## Problem to work on
Using the material below, return exactly the lines between the one holding "Look at this image. Label: **right" and the one holding "Mask anything matching", inclusive, and no others.

## Data extracts
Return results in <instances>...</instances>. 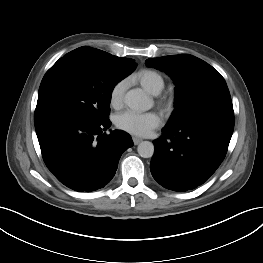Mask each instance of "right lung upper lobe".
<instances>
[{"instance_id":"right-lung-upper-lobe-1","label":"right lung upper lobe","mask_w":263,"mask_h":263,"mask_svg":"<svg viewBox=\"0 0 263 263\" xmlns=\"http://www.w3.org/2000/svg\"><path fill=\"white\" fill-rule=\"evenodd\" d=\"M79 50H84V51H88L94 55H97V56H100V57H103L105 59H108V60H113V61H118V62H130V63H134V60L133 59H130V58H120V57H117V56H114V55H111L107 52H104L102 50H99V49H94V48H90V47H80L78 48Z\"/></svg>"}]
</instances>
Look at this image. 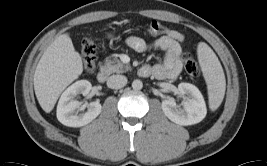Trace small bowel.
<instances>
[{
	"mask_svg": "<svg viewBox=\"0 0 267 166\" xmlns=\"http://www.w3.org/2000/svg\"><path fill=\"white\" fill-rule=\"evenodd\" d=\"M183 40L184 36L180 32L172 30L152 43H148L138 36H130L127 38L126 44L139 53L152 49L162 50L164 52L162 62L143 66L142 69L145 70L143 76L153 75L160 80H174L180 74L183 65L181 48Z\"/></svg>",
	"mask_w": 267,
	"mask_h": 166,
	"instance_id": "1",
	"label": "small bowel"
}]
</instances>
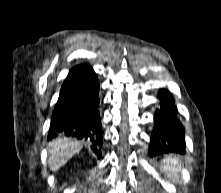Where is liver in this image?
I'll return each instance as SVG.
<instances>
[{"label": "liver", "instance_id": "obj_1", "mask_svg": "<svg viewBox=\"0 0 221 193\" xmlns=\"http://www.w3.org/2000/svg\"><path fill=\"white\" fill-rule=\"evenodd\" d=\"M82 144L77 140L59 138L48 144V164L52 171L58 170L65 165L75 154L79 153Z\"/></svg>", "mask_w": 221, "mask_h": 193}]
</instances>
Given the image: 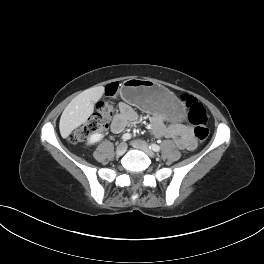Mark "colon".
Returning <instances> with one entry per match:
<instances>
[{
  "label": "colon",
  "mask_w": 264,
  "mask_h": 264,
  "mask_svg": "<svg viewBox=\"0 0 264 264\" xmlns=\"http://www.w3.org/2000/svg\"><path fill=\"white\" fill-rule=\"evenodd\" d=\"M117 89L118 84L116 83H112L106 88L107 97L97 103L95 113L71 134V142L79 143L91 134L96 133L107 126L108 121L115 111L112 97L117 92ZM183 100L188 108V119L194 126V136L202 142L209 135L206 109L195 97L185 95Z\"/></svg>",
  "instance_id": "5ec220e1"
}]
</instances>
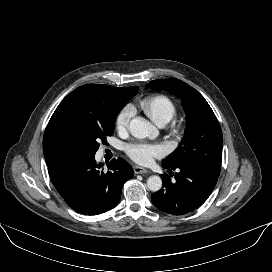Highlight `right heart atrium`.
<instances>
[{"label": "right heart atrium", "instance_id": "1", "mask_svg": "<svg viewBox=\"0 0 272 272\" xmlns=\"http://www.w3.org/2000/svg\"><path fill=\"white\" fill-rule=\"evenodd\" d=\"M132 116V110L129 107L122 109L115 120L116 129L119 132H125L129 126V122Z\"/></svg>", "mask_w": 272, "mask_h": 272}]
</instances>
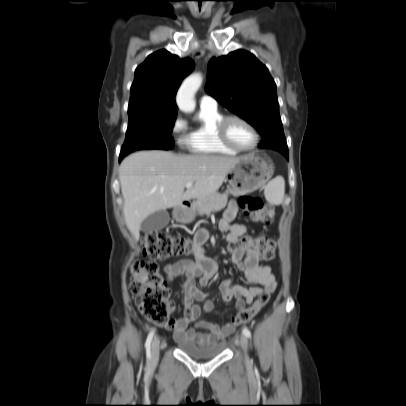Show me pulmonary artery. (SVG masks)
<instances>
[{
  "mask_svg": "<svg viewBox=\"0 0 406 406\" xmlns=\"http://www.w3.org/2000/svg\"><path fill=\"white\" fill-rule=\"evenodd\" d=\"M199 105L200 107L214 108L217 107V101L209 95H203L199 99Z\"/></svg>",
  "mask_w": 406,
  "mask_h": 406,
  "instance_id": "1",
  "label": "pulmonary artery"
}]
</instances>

--

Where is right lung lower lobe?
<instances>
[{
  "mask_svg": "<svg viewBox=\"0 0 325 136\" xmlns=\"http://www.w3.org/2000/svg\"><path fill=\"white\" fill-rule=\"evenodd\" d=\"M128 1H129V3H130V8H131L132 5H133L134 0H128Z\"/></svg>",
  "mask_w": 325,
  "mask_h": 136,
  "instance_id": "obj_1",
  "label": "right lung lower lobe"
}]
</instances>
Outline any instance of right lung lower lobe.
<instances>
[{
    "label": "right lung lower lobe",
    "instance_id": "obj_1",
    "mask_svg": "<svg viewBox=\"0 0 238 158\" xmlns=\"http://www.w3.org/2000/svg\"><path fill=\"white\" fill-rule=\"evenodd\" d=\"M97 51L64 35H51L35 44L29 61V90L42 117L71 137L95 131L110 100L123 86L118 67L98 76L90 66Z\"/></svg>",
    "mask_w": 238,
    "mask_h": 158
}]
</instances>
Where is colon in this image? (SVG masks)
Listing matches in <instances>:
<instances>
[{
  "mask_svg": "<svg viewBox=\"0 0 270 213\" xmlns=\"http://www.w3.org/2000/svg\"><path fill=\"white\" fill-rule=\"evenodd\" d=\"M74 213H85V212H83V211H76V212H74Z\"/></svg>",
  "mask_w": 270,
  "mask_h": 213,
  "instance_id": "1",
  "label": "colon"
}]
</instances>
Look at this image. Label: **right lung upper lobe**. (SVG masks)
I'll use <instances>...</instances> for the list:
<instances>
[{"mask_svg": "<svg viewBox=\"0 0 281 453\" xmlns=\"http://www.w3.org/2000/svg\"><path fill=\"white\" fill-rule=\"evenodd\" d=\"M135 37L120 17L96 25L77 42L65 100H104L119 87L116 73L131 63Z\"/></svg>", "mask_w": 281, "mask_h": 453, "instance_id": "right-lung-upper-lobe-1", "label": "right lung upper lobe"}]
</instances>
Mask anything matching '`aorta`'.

## Output of the exercise
Look at this image. Label: **right lung upper lobe**. (SVG masks)
I'll use <instances>...</instances> for the list:
<instances>
[{"mask_svg": "<svg viewBox=\"0 0 281 453\" xmlns=\"http://www.w3.org/2000/svg\"><path fill=\"white\" fill-rule=\"evenodd\" d=\"M135 37L120 17L96 25L77 42L65 100H104L119 87L116 73L131 63Z\"/></svg>", "mask_w": 281, "mask_h": 453, "instance_id": "right-lung-upper-lobe-1", "label": "right lung upper lobe"}]
</instances>
Mask anything matching '`aorta`'.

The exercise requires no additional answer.